Your goal: Word for word, copy out the data below, omitting pictures.

Task input:
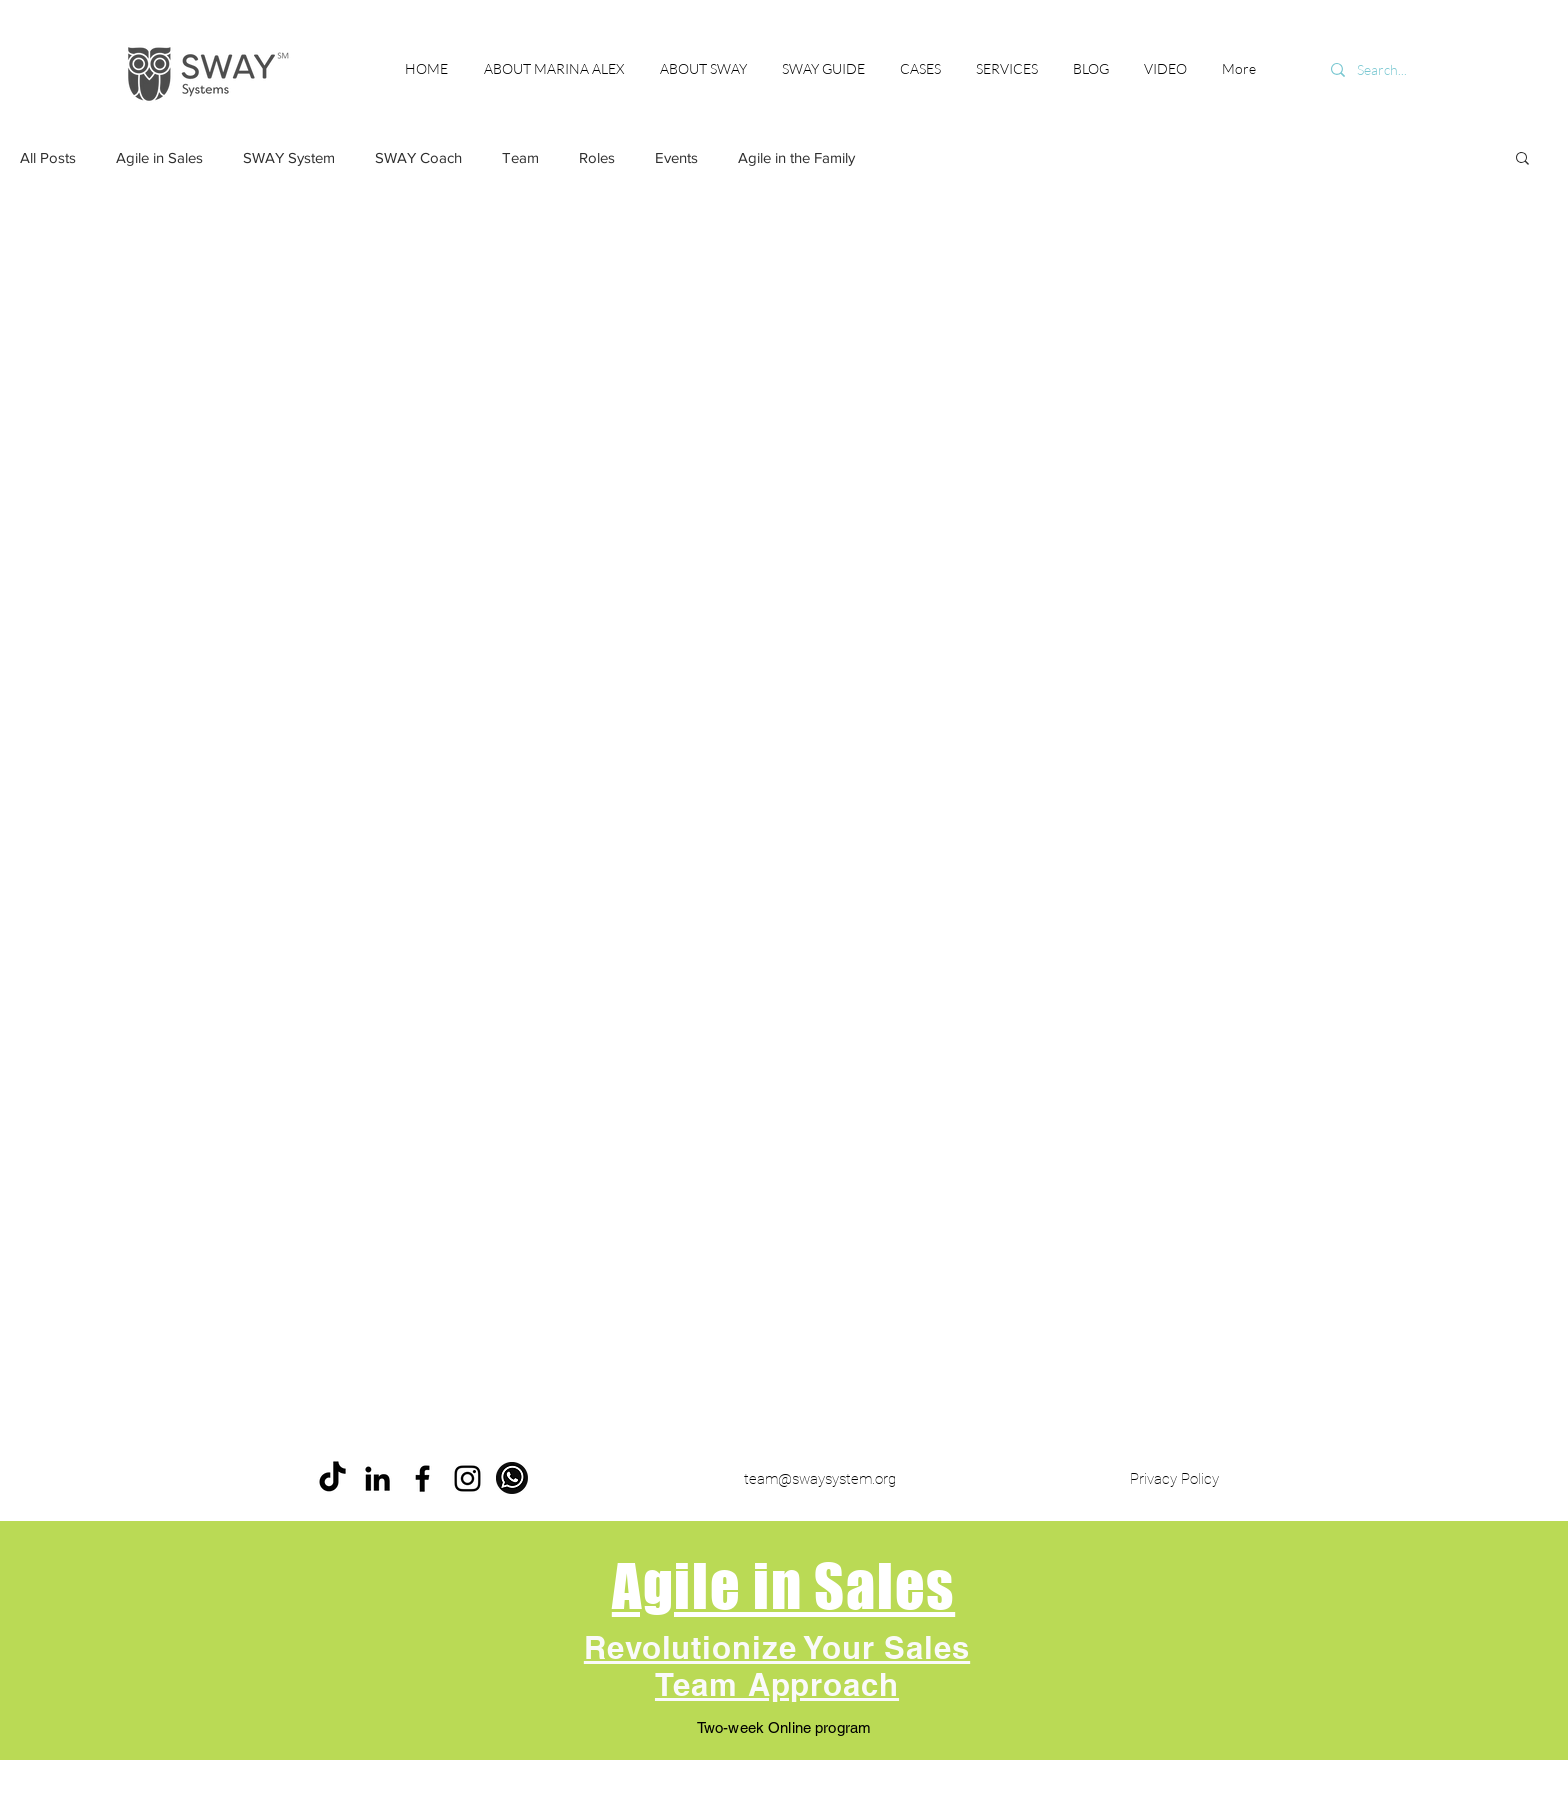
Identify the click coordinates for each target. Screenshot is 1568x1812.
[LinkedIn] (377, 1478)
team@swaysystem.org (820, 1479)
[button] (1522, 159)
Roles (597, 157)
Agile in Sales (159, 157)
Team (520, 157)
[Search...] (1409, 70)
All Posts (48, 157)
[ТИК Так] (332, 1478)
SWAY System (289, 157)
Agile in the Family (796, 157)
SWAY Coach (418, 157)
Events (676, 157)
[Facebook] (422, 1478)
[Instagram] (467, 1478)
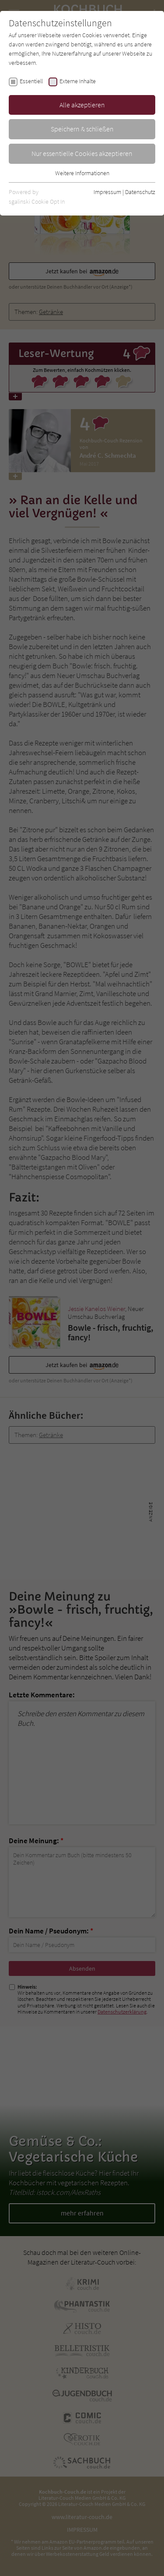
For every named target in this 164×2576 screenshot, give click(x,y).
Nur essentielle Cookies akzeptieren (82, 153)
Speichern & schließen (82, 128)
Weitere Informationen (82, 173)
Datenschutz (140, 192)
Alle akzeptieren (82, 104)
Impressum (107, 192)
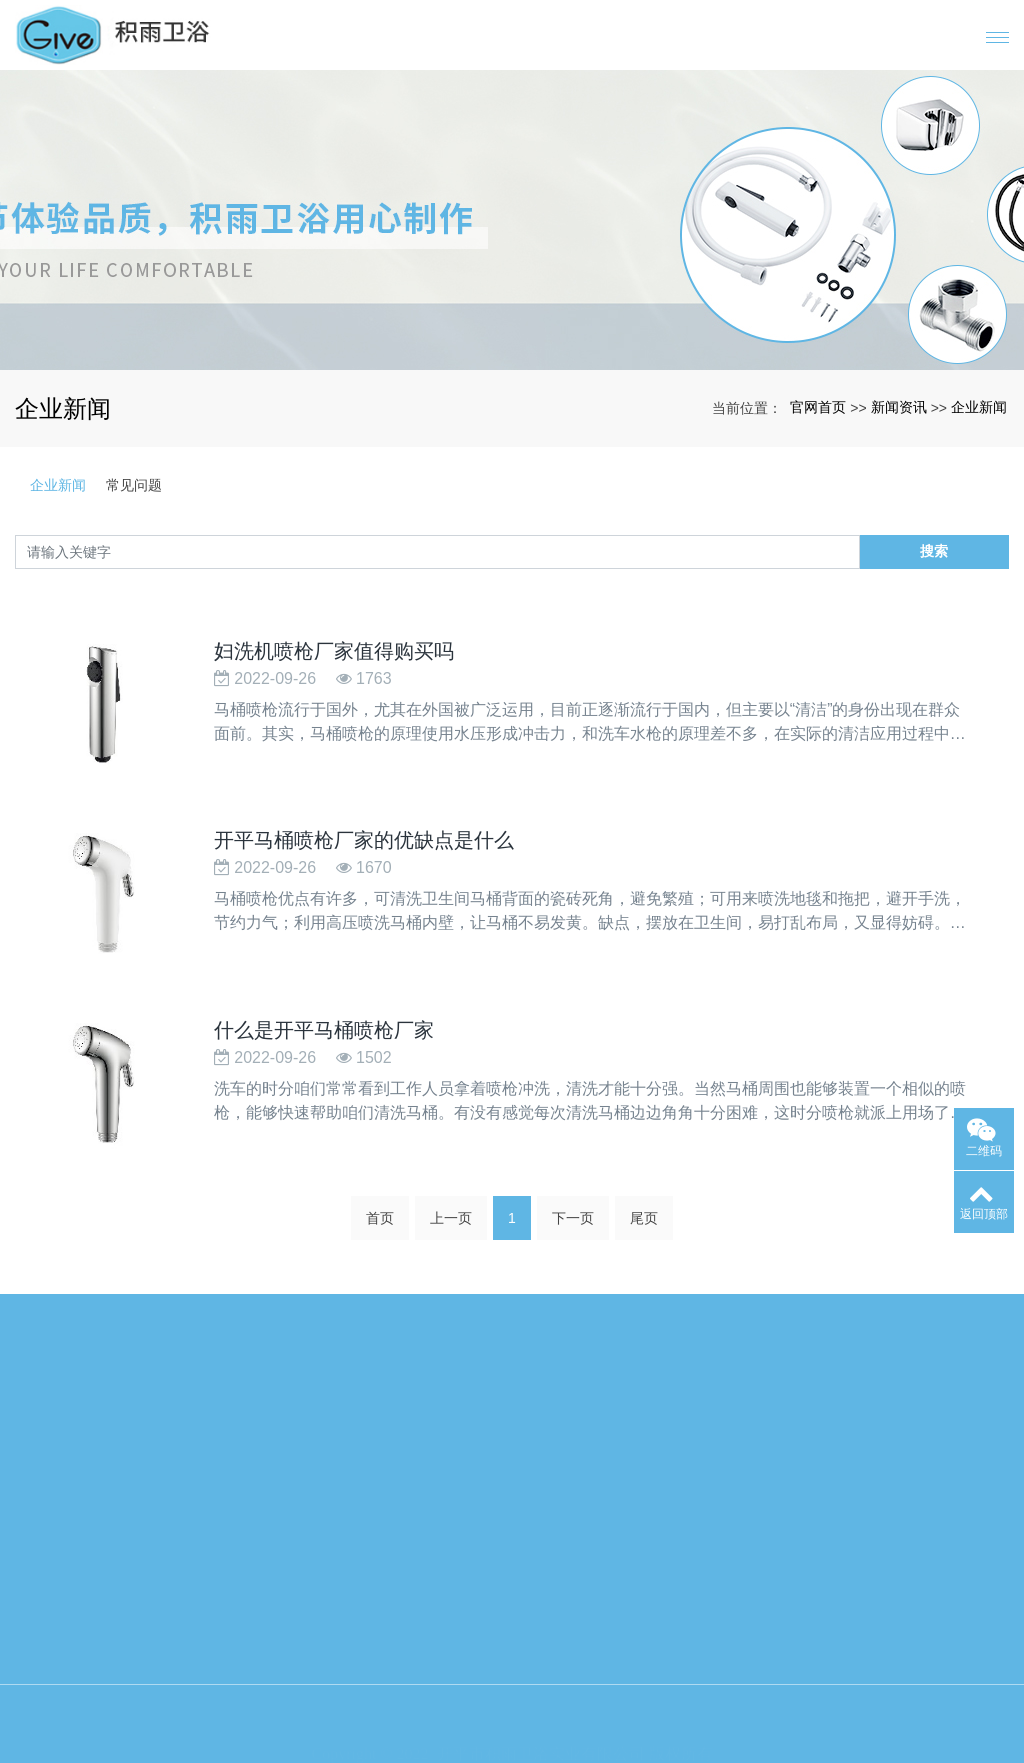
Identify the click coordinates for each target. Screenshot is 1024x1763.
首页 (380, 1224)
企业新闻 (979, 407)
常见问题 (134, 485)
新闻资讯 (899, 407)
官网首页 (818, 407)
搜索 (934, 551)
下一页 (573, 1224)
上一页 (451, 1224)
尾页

Result of the exercise:
Identify the click coordinates for each target. Screenshot is 1568x1812.
[LinkedIn] (377, 1478)
team@swaysystem.org (820, 1479)
[button] (1522, 159)
Roles (597, 157)
Agile in Sales (159, 157)
Team (520, 157)
[Search...] (1409, 70)
All Posts (48, 157)
[ТИК Так] (332, 1478)
SWAY System (289, 157)
Agile in the Family (796, 157)
SWAY Coach (418, 157)
Events (676, 157)
[Facebook] (422, 1478)
[Instagram] (467, 1478)
For every named target in this 164×2576 screenshot, give click(x,y).
Nur essentielle Cookies akzeptieren (82, 153)
Speichern & schließen (82, 128)
Weitere Informationen (82, 173)
Datenschutz (140, 192)
Alle akzeptieren (82, 104)
Impressum (107, 192)
Identify the click coordinates for each target. Screenshot is 1024x1763.
首页 (380, 1224)
企业新闻 (979, 407)
常见问题 (134, 485)
新闻资讯 (899, 407)
官网首页 (818, 407)
搜索 (934, 551)
下一页 (573, 1224)
上一页 (451, 1224)
尾页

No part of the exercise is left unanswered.